- The Washington Times - Wednesday, March 5, 2008

ANALYSIS/OPINION:

By every reasonable measure, President Bush’s surge strategy has been a success. That is not to say we can now relax. While we have turned an important corner, significant work remains to be done. Iran continues to provide equipment, improvised explosive devices and training to various militia groups. While al Qaeda activities have been significantly reduced, they still can create problems.

No matter who wins the November presidential election, one key issue to be addressed is Iraq. It is immaterial how we got into Iraq. What’s important is how we leave and when. The worst scenario would be a precipitous withdrawal as we have done in the past. Here, I believe we need to take some lessons from Vietnam and Lebanon. The late Gen. Vo Nguyen Giap who was the leader of the North Vietnam military stated in his memoirs: “What we still don’t understand is why you Americans stopped the bombing of Hanoi. You had us on the ropes. If you had pressed us a little harder, just for another day or two, we were ready to surrender. It was the same at the battles of Tet. You defeated us. We knew it, and we thought you knew it. But we were elated to notice your media were definitely helping us. They were causing more disruption in America than we could in the battlefields. We were ready to surrender. You had won.”

In Lebanon, after we failed to respond to the U.S. Marine barracks bombing that killed 241 of our finest military personnel and then withdrew our Marines, we only emboldened the terrorists. This lack of action and withdrawal became the rallying point for Osama bin Laden who said when we are faced with massive casualties we will cut and run.
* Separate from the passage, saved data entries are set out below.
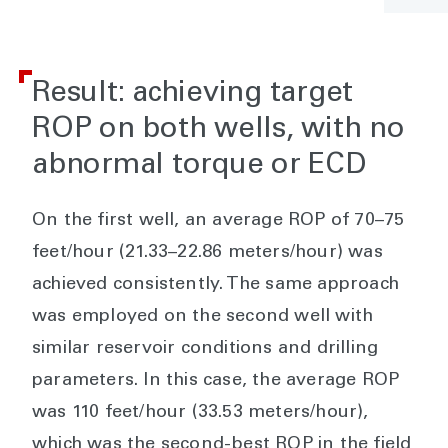
Result: achieving target
ROP on both wells, with no
abnormal torque or ECD
On the first well, an average ROP of 70–75
feet/hour (21.33–22.86 meters/hour) was
achieved consistently. The same approach
was employed on the second well with
similar reservoir conditions and drilling
parameters. In this case, the average ROP
was 110 feet/hour (33.53 meters/hour),
which was the second-best ROP in the field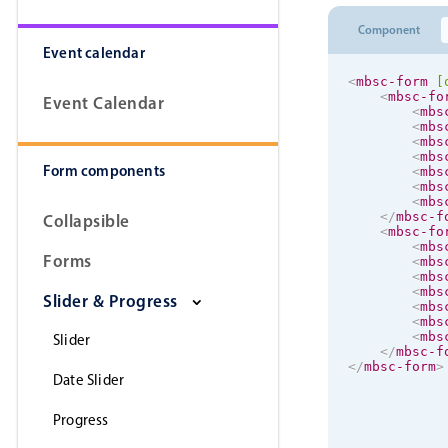
Component
Event calendar
<
mbsc-form
[
<
mbsc-fo
Event Calendar
<
mbs
<
mbs
<
mbs
<
mbs
Form components
<
mbs
<
mbs
<
mbs
</
mbsc-f
Collapsible
<
mbsc-fo
<
mbs
Forms
<
mbs
<
mbs
<
mbs
Slider & Progress
<
mbs
<
mbs
<
mbs
Slider
</
mbsc-f
</
mbsc-form
>
Date Slider
Progress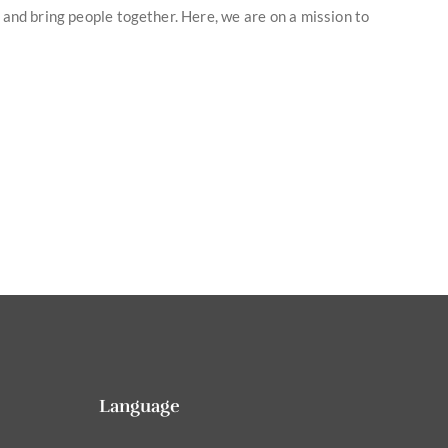
y and bring people together. Here, we are on a mission to
Language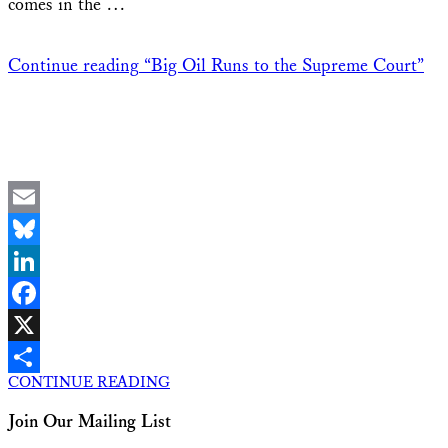
comes in the …
Continue reading
“Big Oil Runs to the Supreme Court”
Email
Bluesky
LinkedIn
Facebook
X
CONTINUE READING
Share
Join Our Mailing List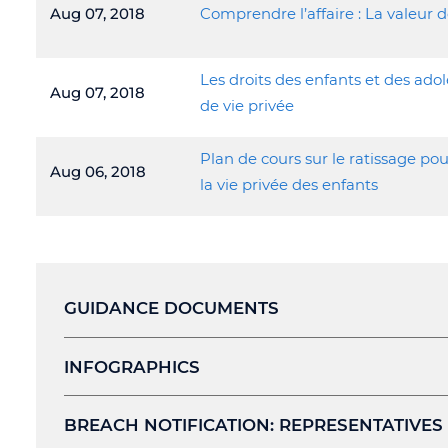
Aug 07, 2018
Comprendre l’affaire : La valeur d
Les droits des enfants et des ado
Aug 07, 2018
de vie privée
Plan de cours sur le ratissage pou
Aug 06, 2018
la vie privée des enfants
GUIDANCE DOCUMENTS
INFOGRAPHICS
BREACH NOTIFICATION: REPRESENTATIVES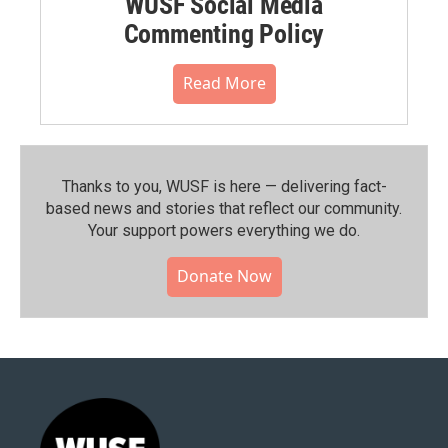
WUSF Social Media
Commenting Policy
Read More
Thanks to you, WUSF is here — delivering fact-
based news and stories that reflect our community.⁠
Your support powers everything we do.
Donate Now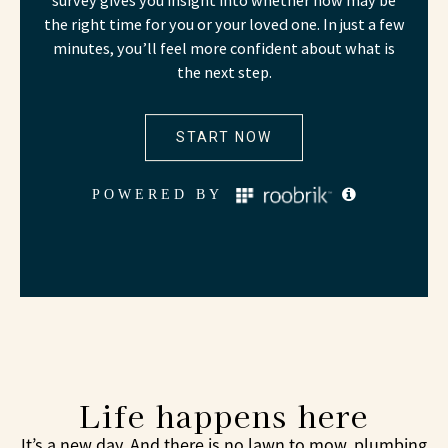
Life happens here
It’s a new day. And there is no lawn to mow, plumbing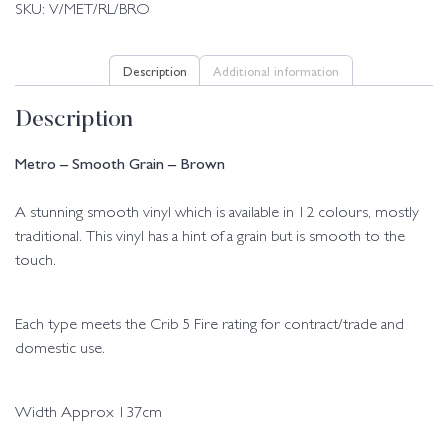
SKU:
V/MET/RL/BRO
Description
Additional information
Description
Metro – Smooth Grain – Brown
A stunning smooth vinyl which is available in 12 colours, mostly
traditional. This vinyl has a hint of a grain but is smooth to the
touch.
Each type meets the Crib 5 Fire rating for contract/trade and
domestic use.
Width Approx 137cm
While we know that is not so, it is the perception of many.

In the case of Iraq, let’s not snatch defeat out of the jaws of victory. It must be remembered that when we defeated Saddam Hussein we removed Iran’s greatest nemesis to their expansion goals in the region. The United States has now inherited that role certainly until the Iraqi military has achieved the wherewithal to assume that responsibility. This will take a number of years.

Further, to maintain a level of regional stability while raising the level of deterrence against Iran, we must continue to maintain forces in Iraq and in the region. The future posture level of troop commitments in Iraq and stationing in the region will be determined by events on the ground. Our naval forces along with our allies will be required to ensure unrestricted access and freedom of the seas plus being a visible factor in the deterrence equation.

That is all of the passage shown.